** Opening SOURCE MATERIAL block **

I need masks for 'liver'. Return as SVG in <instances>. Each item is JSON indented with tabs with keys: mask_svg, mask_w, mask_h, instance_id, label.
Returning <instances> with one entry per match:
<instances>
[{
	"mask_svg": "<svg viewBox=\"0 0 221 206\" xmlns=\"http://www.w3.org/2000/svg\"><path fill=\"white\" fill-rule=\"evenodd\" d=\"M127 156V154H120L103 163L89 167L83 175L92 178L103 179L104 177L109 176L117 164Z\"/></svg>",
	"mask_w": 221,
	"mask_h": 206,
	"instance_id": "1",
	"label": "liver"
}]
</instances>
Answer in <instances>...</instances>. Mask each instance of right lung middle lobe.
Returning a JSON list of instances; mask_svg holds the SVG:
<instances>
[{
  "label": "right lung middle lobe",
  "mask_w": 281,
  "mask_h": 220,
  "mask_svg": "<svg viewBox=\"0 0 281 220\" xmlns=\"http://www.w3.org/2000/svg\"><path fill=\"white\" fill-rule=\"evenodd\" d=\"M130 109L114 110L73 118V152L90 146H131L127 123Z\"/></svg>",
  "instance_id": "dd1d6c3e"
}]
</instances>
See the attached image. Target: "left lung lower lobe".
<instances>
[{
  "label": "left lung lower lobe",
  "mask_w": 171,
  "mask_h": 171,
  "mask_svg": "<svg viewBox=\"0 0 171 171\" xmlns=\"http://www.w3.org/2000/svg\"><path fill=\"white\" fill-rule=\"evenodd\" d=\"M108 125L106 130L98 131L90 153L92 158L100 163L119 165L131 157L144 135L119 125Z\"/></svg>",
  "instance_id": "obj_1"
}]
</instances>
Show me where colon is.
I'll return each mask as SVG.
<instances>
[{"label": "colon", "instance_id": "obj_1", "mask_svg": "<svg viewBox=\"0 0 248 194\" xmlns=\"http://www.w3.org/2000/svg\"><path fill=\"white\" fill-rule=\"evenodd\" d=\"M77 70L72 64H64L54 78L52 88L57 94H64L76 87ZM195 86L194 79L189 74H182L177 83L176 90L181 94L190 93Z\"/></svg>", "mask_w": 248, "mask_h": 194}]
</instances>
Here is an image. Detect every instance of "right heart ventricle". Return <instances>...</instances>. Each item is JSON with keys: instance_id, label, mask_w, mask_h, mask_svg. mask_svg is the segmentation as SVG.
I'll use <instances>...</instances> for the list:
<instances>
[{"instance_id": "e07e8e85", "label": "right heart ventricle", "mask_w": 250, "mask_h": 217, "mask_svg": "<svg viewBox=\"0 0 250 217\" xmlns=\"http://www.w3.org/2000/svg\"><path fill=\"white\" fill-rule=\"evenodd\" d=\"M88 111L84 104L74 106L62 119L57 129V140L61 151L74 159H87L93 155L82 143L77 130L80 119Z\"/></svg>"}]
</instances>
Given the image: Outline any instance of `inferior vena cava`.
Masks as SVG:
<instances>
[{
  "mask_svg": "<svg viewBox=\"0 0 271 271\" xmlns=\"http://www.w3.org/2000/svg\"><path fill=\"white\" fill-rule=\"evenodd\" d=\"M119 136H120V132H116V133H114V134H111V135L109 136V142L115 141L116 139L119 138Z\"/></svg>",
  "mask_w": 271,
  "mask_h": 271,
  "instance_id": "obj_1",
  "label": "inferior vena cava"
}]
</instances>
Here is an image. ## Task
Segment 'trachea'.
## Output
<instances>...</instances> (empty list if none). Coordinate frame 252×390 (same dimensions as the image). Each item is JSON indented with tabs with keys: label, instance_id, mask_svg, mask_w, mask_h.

** Closing SOURCE MATERIAL block **
** Opening SOURCE MATERIAL block **

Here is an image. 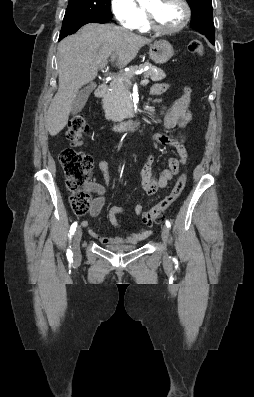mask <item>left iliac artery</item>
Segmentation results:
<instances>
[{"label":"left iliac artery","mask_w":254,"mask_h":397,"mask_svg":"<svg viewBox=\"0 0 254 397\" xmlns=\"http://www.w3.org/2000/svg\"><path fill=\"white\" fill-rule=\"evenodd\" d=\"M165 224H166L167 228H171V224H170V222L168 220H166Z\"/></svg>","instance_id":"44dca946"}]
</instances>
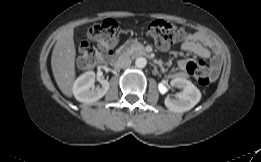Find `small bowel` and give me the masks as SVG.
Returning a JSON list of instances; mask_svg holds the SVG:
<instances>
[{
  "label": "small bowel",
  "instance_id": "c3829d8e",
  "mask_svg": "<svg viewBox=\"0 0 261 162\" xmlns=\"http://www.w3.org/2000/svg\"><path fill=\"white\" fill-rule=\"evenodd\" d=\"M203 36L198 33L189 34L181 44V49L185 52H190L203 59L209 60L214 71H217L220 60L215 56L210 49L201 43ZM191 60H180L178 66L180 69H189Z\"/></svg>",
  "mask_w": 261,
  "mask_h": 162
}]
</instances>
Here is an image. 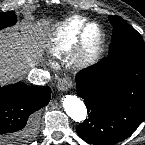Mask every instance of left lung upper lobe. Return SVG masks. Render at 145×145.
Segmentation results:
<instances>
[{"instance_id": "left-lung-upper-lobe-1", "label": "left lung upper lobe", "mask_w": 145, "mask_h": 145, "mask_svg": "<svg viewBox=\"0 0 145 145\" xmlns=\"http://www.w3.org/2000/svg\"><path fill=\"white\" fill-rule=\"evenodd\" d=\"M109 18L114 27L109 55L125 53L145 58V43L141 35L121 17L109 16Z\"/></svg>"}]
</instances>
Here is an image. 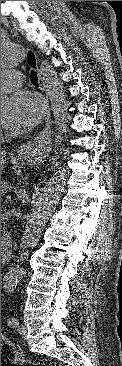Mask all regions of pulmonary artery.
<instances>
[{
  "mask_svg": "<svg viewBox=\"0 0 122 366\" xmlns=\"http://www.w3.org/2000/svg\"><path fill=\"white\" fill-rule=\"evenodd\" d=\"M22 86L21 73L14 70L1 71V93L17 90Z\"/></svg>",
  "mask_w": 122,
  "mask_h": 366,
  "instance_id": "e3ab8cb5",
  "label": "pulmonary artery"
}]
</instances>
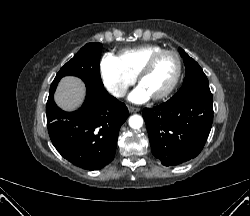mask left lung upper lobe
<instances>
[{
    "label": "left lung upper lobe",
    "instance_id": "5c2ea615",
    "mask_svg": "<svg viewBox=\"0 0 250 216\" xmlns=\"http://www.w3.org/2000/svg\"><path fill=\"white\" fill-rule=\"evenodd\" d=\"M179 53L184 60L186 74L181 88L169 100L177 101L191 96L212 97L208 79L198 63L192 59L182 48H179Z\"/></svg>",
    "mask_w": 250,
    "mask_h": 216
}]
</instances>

** Closing SOURCE MATERIAL block **

Above are the lines; repeat exactly the ones from the line containing "Segment 'trachea'." down to the line containing "<instances>...</instances> (empty list", both inclusive.

Segment 'trachea'.
## Output
<instances>...</instances> (empty list if none). Coordinate frame 252×390 (same dimensions as the image). Each item is JSON indented with tabs with keys: label, instance_id, mask_svg, mask_w, mask_h.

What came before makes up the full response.